Norway, Sweden and Finland have iron mines, while Alaska, Canada and Russia exploit gold and copper. There are also tin mines in the Arctic part of Russia.

The largest known natural deposits of cryolite, a mineral used to make aluminum and glass, are found in Greenland.

4.     Vegetation

Low, swampy plains, lichens and shrubs cover most of the terrain in northern Russia, Siberia and Canada.

These areas are called tundra. Other common Arctic plants are grasses, reeds and flowers such as saxifrage. Sphagnum and other similar plants thrive in ponds along with other types of moss.

About 1,700 types of plants grow in the Arctic and Sub-Arctic. Among them there are 900 varieties of flowers. During the summer, poppies and bluebells are born in the region.

5.     Fauna

The most common animals in the Arctic and Subarctic are reindeer and caribou. Large herds of these animals roam the Arctic grasslands.
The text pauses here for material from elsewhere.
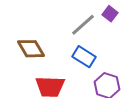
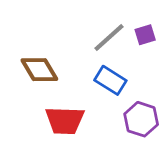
purple square: (110, 14) -> (145, 35), moved, turned 35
Also living in the region are stoats, martens, sables (highly sought after by hunters due to the high commercial value of their skins), bears, foxes, hares and squirrels.
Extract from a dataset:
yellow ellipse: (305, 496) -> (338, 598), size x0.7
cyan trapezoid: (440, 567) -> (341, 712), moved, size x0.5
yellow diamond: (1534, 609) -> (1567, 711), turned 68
Leminoes and dormice, small mouse-like animals, compete with caribou and reindeer for Arctic pastures.

A single pair of lemmings or dormice can give birth to more than a hundred offspring in a year. Their numbers reach an extreme point every three or four years.

This cycle interferes with the population of other animals and even men. Foxes and birds, such as snowy or snowy owls, prey on these small animals.

6.     Climate

Winter temperatures are around minus 34°C in most of the Arctic, including the area around the North Pole.

The coldest climate is found in northeastern Siberia, in the region surrounding Verkhoyansk. January temperatures drop on average to minus 40°C and have already reached minus 69°C, probably the coldest ever recorded at the pole.

The rest of the areas of Siberia and the subarctic sections of Central Asia, Canada and Central Alaska have an average temperature of 29°C below zero.

The mildest winters are recorded in the coastal regions of the Atlantic and Pacific oceans, where January temperatures are around 1°C below zero.

In these regions, summers are milder, with temperatures in July around 7°C.

The hottest summers occur in the interior of Siberia, Alaska and Canada. The average temperatures in these regions are around 16°C. The meteorological bases of these regions have recorded temperatures of 32°C.

In many regions of the Arctic, precipitation reaches 150 to 250 mm per year, which includes snowmelt. This is less than some of the largest deserts in the world.

Despite low annual rainfall, Arctic lands can have a very wet subsoil because moisture evaporates slowly and drainage conditions are poor.

7.     arctic peoples

The population of the Arctic is of diverse origin. The basis of their diet is meat and fish. Most of the inhabitants of the Arctic coasts live from fishing and hunting for seals and whales.

The Eskimos predominate among the peoples of the Arctic. Their peoples stretched from northeastern Greenland to the Siberian coast of the Bering Sea.

Americanoids: Several tribes of northeastern Siberia so closely resemble the Indians of the Pacific Northwest coast in their physical characteristics that scientists often call them Americanoids.

However, their way of life brings them much closer to the Eskimos. These peoples are also called Paleosiberians. Among the American tribes are the Chukchi , the Koryak and the Kamchadais.

The Mongol peoples live in north-central Siberia. The yacutes occupy the region west of the Paleosiberians.

They raise reindeer and dogs. The Tungus live along the tributaries of the Yenissei River and are engaged in reindeer husbandry and, eventually, fishing.

The Finns live in the arctic areas of European Russia. They are related to modern Finns or Suomis. The Zirians constitute the largest of these groups.

In the far north, they lead a nomadic life as reindeer herders. The Lapps live in northern Norway, Sweden and Finland. They have been raising reindeer for at least a thousand years.